Disbursing dollars to worthy causes has long been considered a job strictly for adults. But as communities become more diverse and corporations and other donors more mobile, grantmakers are looking for new ways to give more people a voice in improving their communities. And many see the enthusiasm of young people as a strong resource.

Under a special challenge grant from the Michigan-based W.K. Kellogg Foundation, more than 70 community foundations in this state have set up youth advisory committees (YACs) of 12-to 21-year olds. The young people, usually acting in small groups with an adult mentor, have voted to give away more than $2 million to local youth projects.

Programs run the gamut

The money has gone for everything from teen-pregnancy forums and violence-prevention efforts to family recreation programs.

Jene Rowe, a YAC member of the Grand Traverse Regional Community Foundation, says she and her colleagues have started a Saturday-night coffeehouse featuring poetry readings, music, and performances by local artists, including students. Using an existing youth center, she bought wood for the stage, persuaded local carpenters to cut it, and says that "kids galore" have volunteered to do the painting.

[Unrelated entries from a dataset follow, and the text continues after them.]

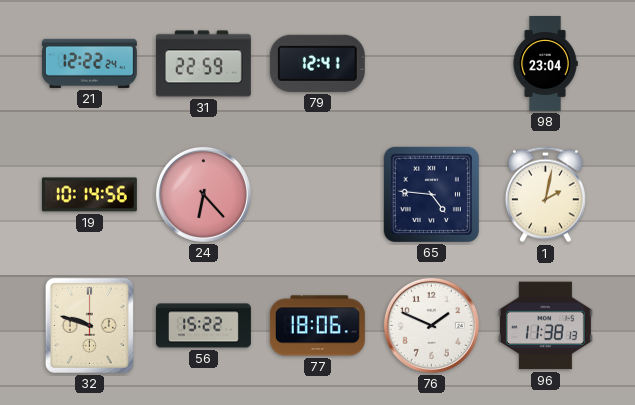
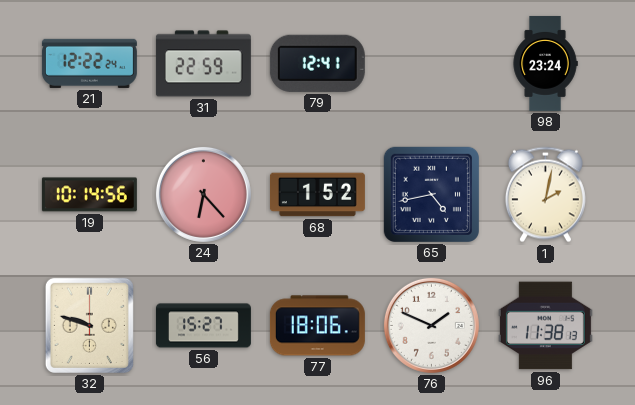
98: 23:04 -> 23:24
68: none -> 1:52
65: 4:46 -> 4:43
56: 15:22 -> 15:27
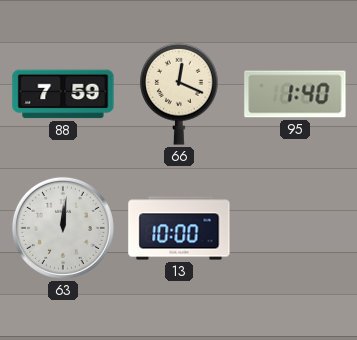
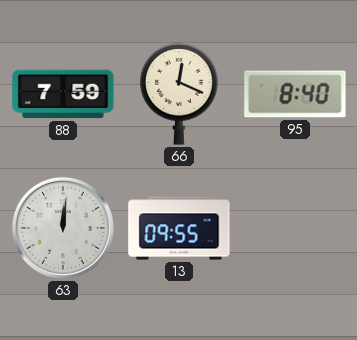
95: 1:40 -> 8:40
13: 10:00 -> 09:55
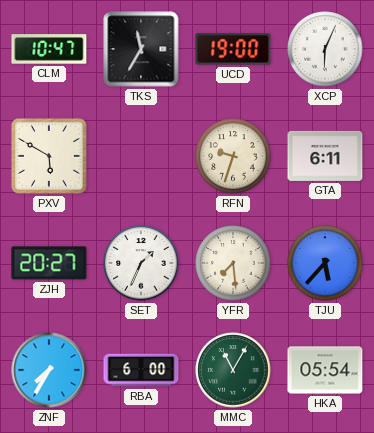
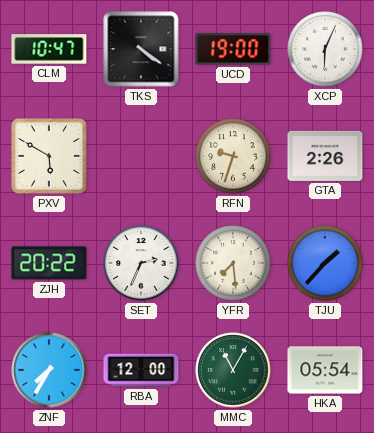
TKS: 11:35 -> 4:21
GTA: 6:11 -> 2:26
ZJH: 20:27 -> 20:22
SET: 1:34 -> 2:34
TJU: 5:37 -> 1:37
RBA: 6:00 -> 12:00
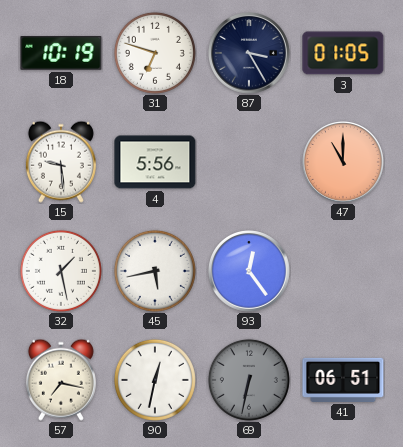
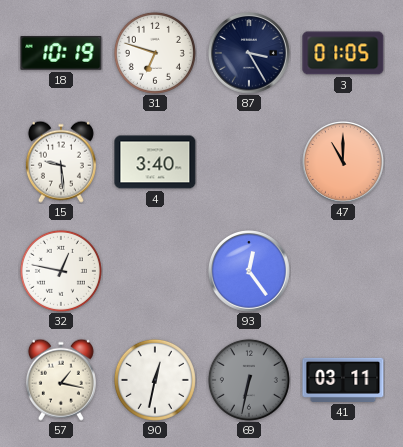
4: 5:56 -> 3:40
32: 1:28 -> 12:47
45: 5:43 -> none
57: 7:17 -> 1:17
41: 06:51 -> 03:11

In the eight years since the project was first launched on a test basis, the number of community foundations in Michigan has more than doubled. By setting up a YAC and accepting the Kellogg challenge to raise $2 for every $1 received, each foundation is eligible for up to $1 million in a permanent youth endowment fund. So far Kellogg has given out $25 million for that purpose while the foundations have increased their own endowments for unrestricted giving by $50 million.

So sold is Michigan on the youths-as-grantmakers idea that the CMF and Kellogg cosponsored the first national conference on youth and philanthropy this summer. More than 800 people, three-fourths of them teens, met here last month to learn about other efforts and to persuade foundations elsewhere to consider the Michigan model.

Michigan YAC members concede that giving away other people's money is enjoyable. "Believe me, if it wasn't fun, I wouldn't be doing it," says Jeffrey Holmes of Flint. Yet the teen donors also say the job is far more challenging than it sounds. They must first go back to their high schools to survey fellow students on priorities. They have to be trained, review myriad fund proposals, ask the tough questions of applicants, and decide why one proposal merits acceptance over another. They must write letters to those they turn down, giving reasons.

"The big thing we look for is how many volunteers they have and how much they want to do," explains Matthew Phillips, a YAC member of Michigan's Jackson Community Foundation. "Often we look for groups that haven't been given money before."

He and his colleagues must make the case for their grant decisions before an adult board. The MCF's Mrs. Dorothy Johnson says none of the grants have been challenged by an adult.